The countdown begins!

You have researched the market, so you know that your property is competitively priced. You have completed all the necessary improvements and have made all the arrangements to handle the legal paperwork. Your fact sheet has been prepared and you are ready to sell. So now is the time to start "prospecting" for your "pot of gold" — a prospective buyer. Proper market exposure is the key to finding serious prospective buyers.

• Put up a "For Sale — Private" sign in your front yard. Place it at right angles to your house so that traffic from all directions can see it easily. Make sure that the telephone number is large and easy to read from a passing car. If you are not artistically inclined and cannot create a good-looking painted sign, we recommend that you buy a fluorescent one. Get a large size one. They cost very little but really are noticed.

•  Remember, the rule of thumb with signs is that they should stand out and the telephone number should be easy to read. Buyers usually drive around the areas in which they wish to buy a house, so the sign displaying your telephone number is the most important selling tool you have. The signs advertising your "open house" should be even larger.

•   Tell everyone that you are selling. You would be surprised how fast news travels. Many properties sell by "word of mouth", since prospective buyers are often delighted to move into a neighbourhood where they have friends already.

•  Advertise in your neighbourhood and city newspapers. Take time writing the advertisement. The headline should read "Private Sale" — this is a very important selling feature.

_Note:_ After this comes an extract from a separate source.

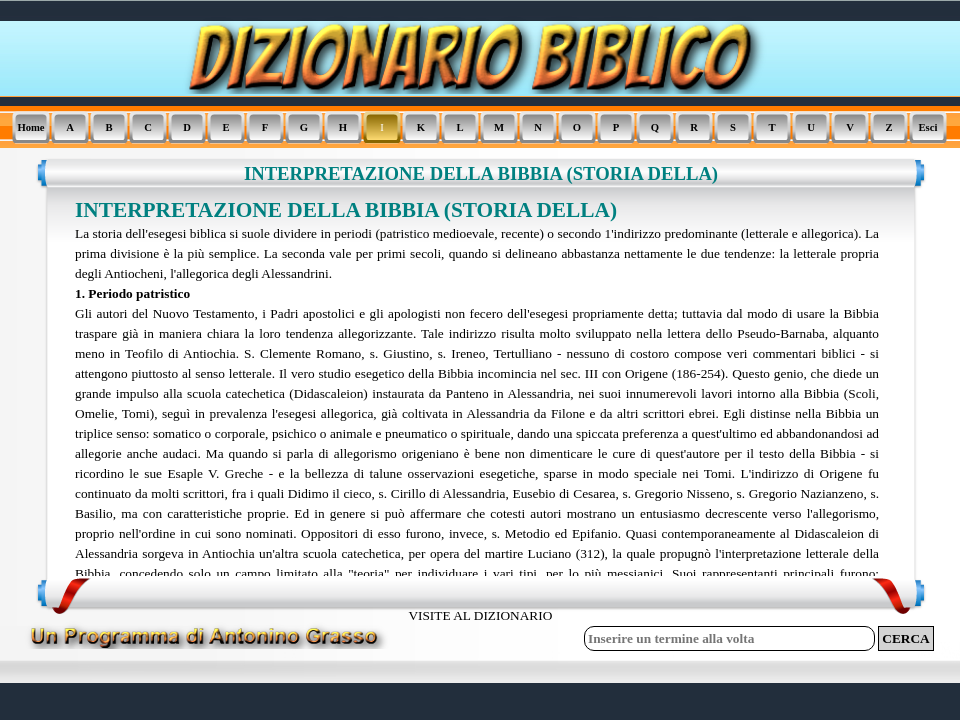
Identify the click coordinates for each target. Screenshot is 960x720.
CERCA (905, 638)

•   Mention the location, price, number of bedrooms and a couple of distinctive features, such as eat-in kitchen, main floor family room, pool-sized lot, fully updated, charming (older) or modern (see the example further down).

•   Make sure your advertisement can be seen among all the others. Tell the classified section of the newspaper to put a box around it or to do the heading in bold (heavy) type; these details cost a little more but it can pay off.

•   Look in the "Homes Wanted" section of your newspaper. There may be a prospect warming nicely on that back burner.

•   Advertise frequently, new people start to look in the paper at the beginning of each week. Newspapers give special rates for a full week's repeat advertising.

•  Put up notices in your supermarket, on the bulletin board at work, distribute flyers — in short, get the word out.

•  The telephone numbers (day and evening) you choose to give in your advertising must be answered. Keep a pad next to the telephone. If no one is available to answer calls, get an answering machine. Return calls promptly, if you don't show your interest you may lose a prospective buyer.

Sample Advertisement


Location. Style. Number of bedrooms. Number of bathrooms. Other exceptional features. Amenities.

$ Price                 Phone number


 Keep a fact sheet beside the phone, so that you can refer to it when prospective buyers call. Having these facts set out in front of you will help you sound knowledgeable and calm especially if you are nervous.

•  During this initial contact, answer all questions precisely, but do not "oversell". Encourage callers to view the property. A home is never sold over the telephone.

•   Record all calls made about the house. If possible make appointments at the convenience of the caller. Always, make a note of their name and telephone number in case you have to change the appointment. Asking for names and telephone numbers helps to screen out "tire kickers" who might stand you up and waste your time.

•  Establish "telephone etiquette" for the duration of the sale. Never allow your small children to pick up the receiver. Dissuade your teenagers from frequent use. You might even offer the family car as a bribe to encourage them to go and visit their friends.

•  Hold "open houses". It's the part of house selling that most sellers dread — but they work. Many prospective purchasers will feel more comfortable taking a first look at a time when there is "safety in numbers". (See our pointers on how to manage open houses in Chapter 12: Showing Your House.)